Exercise: Leave every picture out, and retype all the remaining records exactly.

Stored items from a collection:

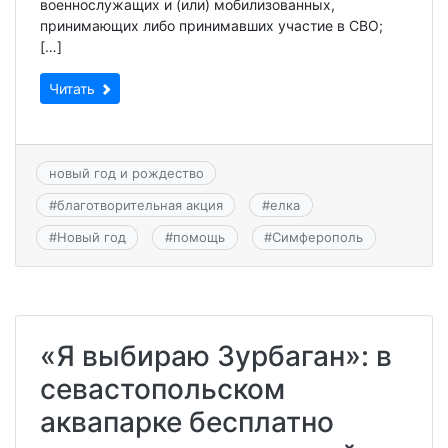
военнослужащих и (или) мобилизованных,
принимающих либо принимавших участие в СВО;
[…]
Читать
новый год и рождество
#
благотворительная акция
#
елка
#
Новый год
#
помощь
#
Симферополь
«Я выбираю Зурбаган»: в
севастопольском
аквапарке бесплатно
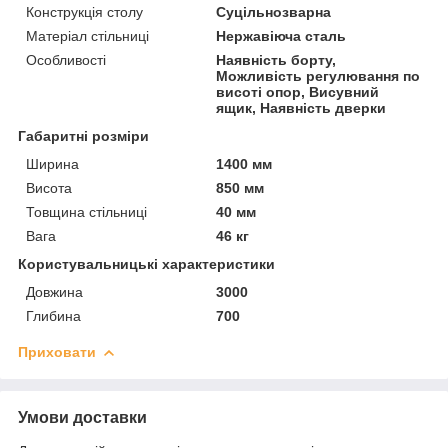
Конструкція столу
Суцільнозварна
Матеріал стільниці
Нержавіюча сталь
Особливості
Наявність борту,
Можливість регулювання по
висоті опор, Висувний
ящик, Наявність дверки
Габаритні розміри
Ширина
1400 мм
Висота
850 мм
Товщина стільниці
40 мм
Вага
46 кг
Користувальницькі характеристики
Довжина
3000
Глибина
700
Приховати
Умови доставки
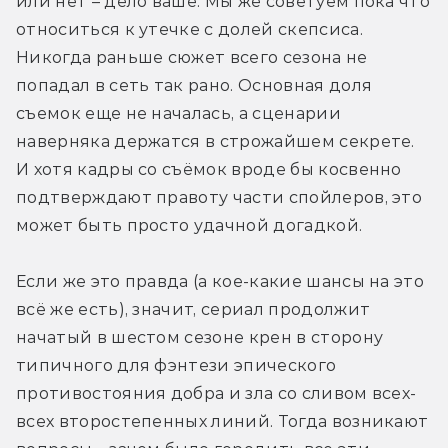
или нет – дело ваше. Мы же советуем пока что 
относиться к утечке с долей скепсиса. 
Никогда раньше сюжет всего сезона не 
попадал в сеть так рано. Основная доля 
съемок еще не началась, а сценарии 
наверняка держатся в строжайшем секрете. 
И хотя кадры со съёмок вроде бы косвенно 
подтверждают правоту части спойлеров, это 
может быть просто удачной догадкой.
Если же это правда (а кое-какие шансы на это 
всё же есть), значит, сериал продолжит 
начатый в шестом сезоне крен в сторону 
типичного для фэнтези эпического 
противостояния добра и зла со сливом всех-
всех второстепенных линий. Тогда возникают 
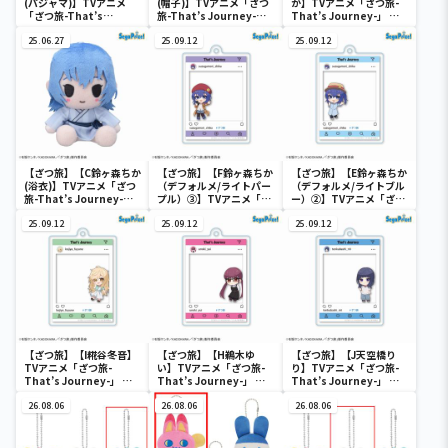
(パジャマ)】TVアニメ
(帽子)】TVアニメ「ざつ
か】TVアニメ「ざつ旅-
「ざつ旅-That’s
旅-That’s Journey-」
That’s Journey-」 ち
Journey-」 ミニぬいぐ
ミニぬいぐるみ(EX)
ょこのせ [PM]フィギュ
るみ(EX)
25.06.27
25.09.12
ア“鈴ヶ森ちか”
25.09.12
【ざつ旅】【C鈴ヶ森ちか
【ざつ旅】【F鈴ヶ森ちか
【ざつ旅】【E鈴ヶ森ちか
(浴衣)】TVアニメ「ざつ
（デフォルメ/ライトパー
（デフォルメ/ライトブル
旅-That’s Journey-」
プル）③】TVアニメ「ざ
ー）②】TVアニメ「ざつ
ミニぬいぐるみ(EX)
つ旅-That’s
旅-That’s Journey-」
25.09.12
Journey-」 フォト風ア
25.09.12
フォト風アクリルキーチ
25.09.12
クリルキーチェーン
ェーン（EX）
（EX）
【ざつ旅】【I糀谷冬音】
【ざつ旅】【H鵜木ゆ
【ざつ旅】【J天空橋り
TVアニメ「ざつ旅-
い】TVアニメ「ざつ旅-
り】TVアニメ「ざつ旅-
That’s Journey-」 フ
That’s Journey-」 フ
That’s Journey-」 フ
ォト風アクリルキーチェ
ォト風アクリルキーチェ
ォト風アクリルキーチェ
ーン（EX）
26.08.06
ーン（EX）
26.08.06
ーン（EX）
26.08.06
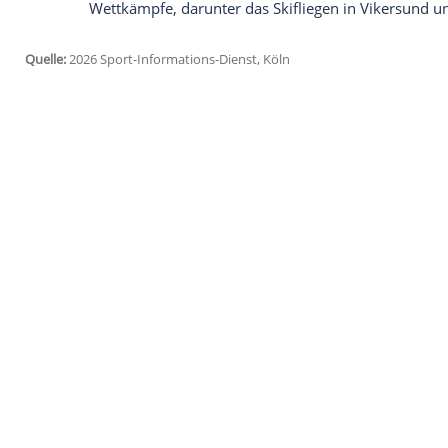
Ich bin damit einverstanden, dass mir externe In
Daten an Drittplattformen übermittelt werden.
Meh
Gleichsam hofft Hüttel aber, dass die 29
DSV weitergibt. "Wenn sie dann ihre Lize
durchaus vorstellen, dass man sie mal wie
zeigen, ob sie das selber will. Aber ich g
Persönlichkeit sehr viel mitbringen, um a
Hüttel, der Schmid über viele Jahre durch d
verkorkstem Wettkampf mit. "Das ist schon
hat zwei silberne Olympia-Medaillen im E
hinter sich und sie wird das auch überst
Beendet ist die Saison für Schmid aber 
Wettkämpfe, darunter das Skifliegen in V
Quelle:
2026 Sport-Informations-Dienst, Köln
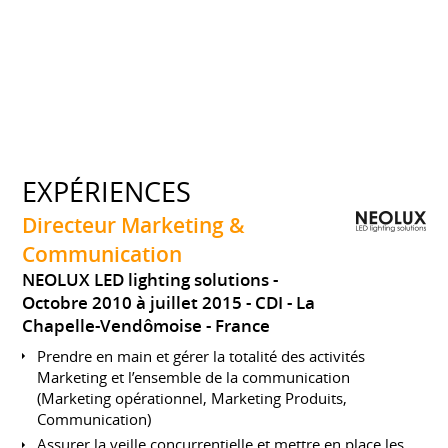
EXPÉRIENCES
Directeur Marketing &
Communication
NEOLUX LED lighting solutions
Octobre 2010 à juillet 2015
CDI
La
Chapelle-Vendômoise
France
Prendre en main et gérer la totalité des activités
Marketing et l’ensemble de la communication
(Marketing opérationnel, Marketing Produits,
Communication)
Assurer la veille concurrentielle et mettre en place les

Exercise response:
военнослужащих и (или) мобилизованных,
принимающих либо принимавших участие в СВО;
[…]
Читать
новый год и рождество
#
благотворительная акция
#
елка
#
Новый год
#
помощь
#
Симферополь
«Я выбираю Зурбаган»: в
севастопольском
аквапарке бесплатно
Конструкція столу
Суцільнозварна
Матеріал стільниці
Нержавіюча сталь
Особливості
Наявність борту,
Можливість регулювання по
висоті опор, Висувний
ящик, Наявність дверки
Габаритні розміри
Ширина
1400 мм
Висота
850 мм
Товщина стільниці
40 мм
Вага
46 кг
Користувальницькі характеристики
Довжина
3000
Глибина
700
Приховати
Умови доставки
или нет – дело ваше. Мы же советуем пока что 
относиться к утечке с долей скепсиса. 
Никогда раньше сюжет всего сезона не 
попадал в сеть так рано. Основная доля 
съемок еще не началась, а сценарии 
наверняка держатся в строжайшем секрете. 
И хотя кадры со съёмок вроде бы косвенно 
подтверждают правоту части спойлеров, это 
может быть просто удачной догадкой.
Если же это правда (а кое-какие шансы на это 
всё же есть), значит, сериал продолжит 
начатый в шестом сезоне крен в сторону 
типичного для фэнтези эпического 
противостояния добра и зла со сливом всех-
всех второстепенных линий. Тогда возникают 
(パジャマ)】TVアニメ
(帽子)】TVアニメ「ざつ
か】TVアニメ「ざつ旅-
「ざつ旅-That’s
旅-That’s Journey-」
That’s Journey-」 ち
Journey-」 ミニぬいぐ
ミニぬいぐるみ(EX)
ょこのせ [PM]フィギュ
るみ(EX)
25.06.27
25.09.12
ア“鈴ヶ森ちか”
25.09.12
【ざつ旅】【C鈴ヶ森ちか
【ざつ旅】【F鈴ヶ森ちか
【ざつ旅】【E鈴ヶ森ちか
(浴衣)】TVアニメ「ざつ
（デフォルメ/ライトパー
（デフォルメ/ライトブル
旅-That’s Journey-」
プル）③】TVアニメ「ざ
ー）②】TVアニメ「ざつ
ミニぬいぐるみ(EX)
つ旅-That’s
旅-That’s Journey-」
25.09.12
Journey-」 フォト風ア
25.09.12
フォト風アクリルキーチ
25.09.12
クリルキーチェーン
ェーン（EX）
（EX）
【ざつ旅】【I糀谷冬音】
【ざつ旅】【H鵜木ゆ
【ざつ旅】【J天空橋り
TVアニメ「ざつ旅-
い】TVアニメ「ざつ旅-
り】TVアニメ「ざつ旅-
That’s Journey-」 フ
That’s Journey-」 フ
That’s Journey-」 フ
ォト風アクリルキーチェ
ォト風アクリルキーチェ
ォト風アクリルキーチェ
ーン（EX）
26.08.06
ーン（EX）
26.08.06
ーン（EX）
26.08.06
Ich bin damit einverstanden, dass mir externe In
Daten an Drittplattformen übermittelt werden.
Meh
Gleichsam hofft Hüttel aber, dass die 29
DSV weitergibt. "Wenn sie dann ihre Lize
durchaus vorstellen, dass man sie mal wie
zeigen, ob sie das selber will. Aber ich g
Persönlichkeit sehr viel mitbringen, um a
Hüttel, der Schmid über viele Jahre durch d
verkorkstem Wettkampf mit. "Das ist schon
hat zwei silberne Olympia-Medaillen im E
hinter sich und sie wird das auch überst
Beendet ist die Saison für Schmid aber 
Wettkämpfe, darunter das Skifliegen in V
Quelle:
2026 Sport-Informations-Dienst, Köln
EXPÉRIENCES
Directeur Marketing &
Communication
NEOLUX LED lighting solutions
Octobre 2010 à juillet 2015
CDI
La
Chapelle-Vendômoise
France
Prendre en main et gérer la totalité des activités
Marketing et l’ensemble de la communication
(Marketing opérationnel, Marketing Produits,
Communication)
Assurer la veille concurrentielle et mettre en place les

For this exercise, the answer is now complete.